Quantitative Risk
Most organisations have a good sense of where they are weak, but far less clarity on which weaknesses matter most in financial terms.
Spartacus Quantitative Risk helps turn cyber risk into clearer financial insight, giving organisations a more practical basis for prioritisation, investment, and risk-informed decision-making.

Is this Cyber Risk Scenario material enough to act on?
Quantitative Risk helps organisations decide where financial exposure matters most, which scenarios deserve closer attention, and where protection effort is most justified, while giving teams a more practical way to compare scenarios, challenge assumptions, and support decisions that need to stand up in executive, risk, or assurance discussions.
Qualitative risk views can be useful for discussion, but they often stop short of showing what exposure actually means in financial terms. Without that context, it becomes harder to judge materiality, compare scenarios, and decide where protection effort should be focused first.
Spartacus Quantitative Risk applies recognised quantitative risk principles in a governed way, ensuring outputs remain clear, consistent, and usable.
Quantitative Risk works alongside existing tools like maturity assessments and supplier assurance rather than replacing them.
It adds a financial layer to cybersecurity decisions, helping to justify investments and prioritize programme oversight.
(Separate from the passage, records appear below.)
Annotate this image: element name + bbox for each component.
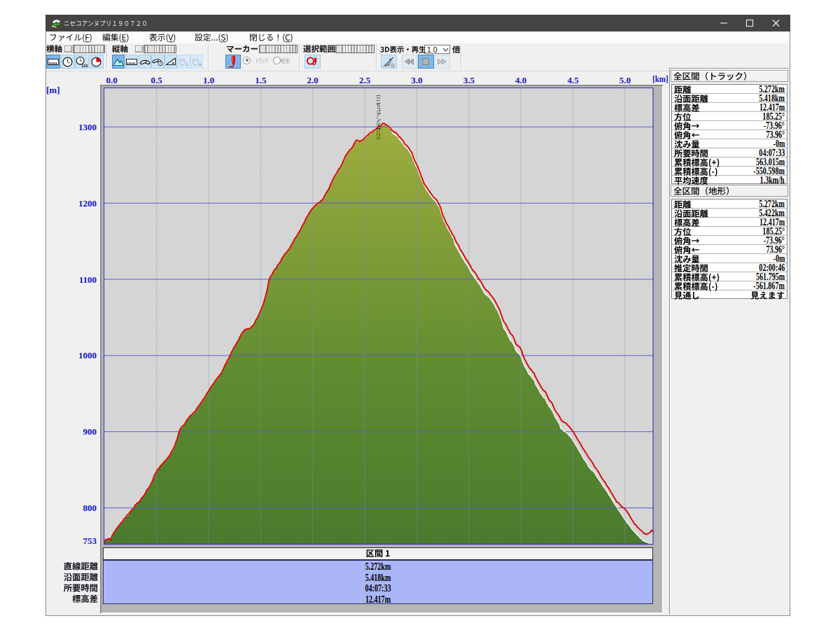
svg-text:1: 1 bbox=[186, 62, 188, 66]
svg-text:G: G bbox=[391, 62, 395, 67]
svg-text:A: A bbox=[198, 62, 201, 66]
svg-text:123: 123 bbox=[81, 63, 88, 67]
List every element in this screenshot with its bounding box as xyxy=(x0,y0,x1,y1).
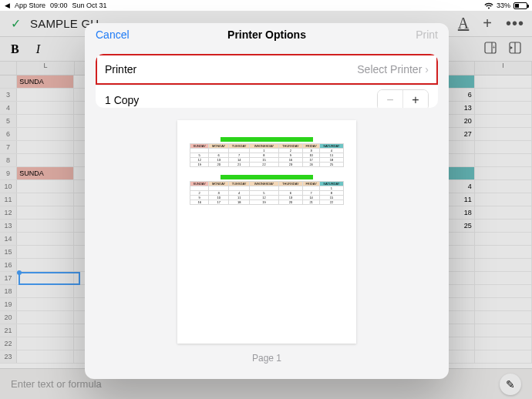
copies-label: 1 Copy xyxy=(105,94,139,106)
print-settings-list: Printer Select Printer › 1 Copy − + xyxy=(96,54,438,108)
print-preview-page[interactable]: SUNDAYMONDAYTUESDAYWEDNESDAYTHURSDAYFRID… xyxy=(177,120,356,344)
stepper-increment-button[interactable]: + xyxy=(403,90,428,108)
battery-icon xyxy=(513,2,527,9)
print-button: Print xyxy=(416,28,438,41)
copies-row: 1 Copy − + xyxy=(96,85,438,108)
printer-options-modal: Cancel Printer Options Print Printer Sel… xyxy=(85,23,449,379)
back-app-label[interactable]: App Store xyxy=(15,2,45,9)
copies-stepper[interactable]: − + xyxy=(377,89,429,108)
cancel-button[interactable]: Cancel xyxy=(96,28,130,41)
chevron-right-icon: › xyxy=(425,63,429,75)
print-preview-area[interactable]: SUNDAYMONDAYTUESDAYWEDNESDAYTHURSDAYFRID… xyxy=(85,108,449,379)
page-indicator: Page 1 xyxy=(252,353,281,364)
modal-title: Printer Options xyxy=(85,28,449,41)
stepper-decrement-button[interactable]: − xyxy=(378,90,402,108)
battery-pct: 33% xyxy=(497,2,510,9)
status-date: Sun Oct 31 xyxy=(72,2,107,9)
select-printer-row[interactable]: Printer Select Printer › xyxy=(96,54,438,85)
printer-value: Select Printer xyxy=(357,63,422,75)
wifi-icon xyxy=(484,2,493,9)
printer-label: Printer xyxy=(105,63,136,75)
back-caret-icon[interactable]: ◀ xyxy=(5,2,10,9)
status-time: 09:00 xyxy=(50,2,68,9)
status-bar: ◀ App Store 09:00 Sun Oct 31 33% xyxy=(0,0,532,11)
Organisations can connect financial exposure to their overall security posture without needing to switch to a new way of working.
Spartacus supports two quantitative risk approaches so organisations and consultancies can choose the level of insight and analytical depth they need.
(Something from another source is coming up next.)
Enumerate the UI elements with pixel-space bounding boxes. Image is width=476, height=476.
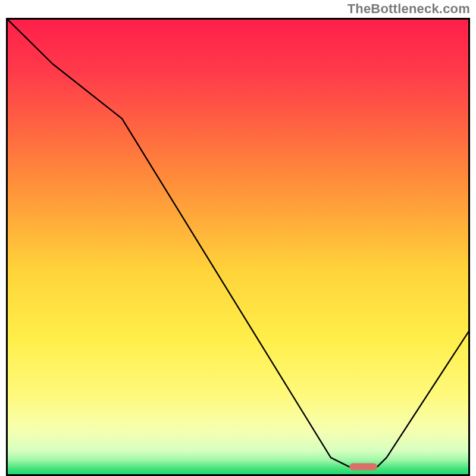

A practical starting point for organisations that need clearer financial context without the depth of advanced modelling. Standard Risk applies a FAIR-aligned model in a bounded, deterministic way, helping teams estimate exposure, compare scenarios, and support prioritisation and investment decisions.

A deeper option for organisations that need more advanced financial analysis under uncertainty. Comprehensive Risk applies a FAIR-aligned model with Monte Carlo simulation to provide a richer view of likely exposure, variability, and decision-grade risk insight for more complex scenarios.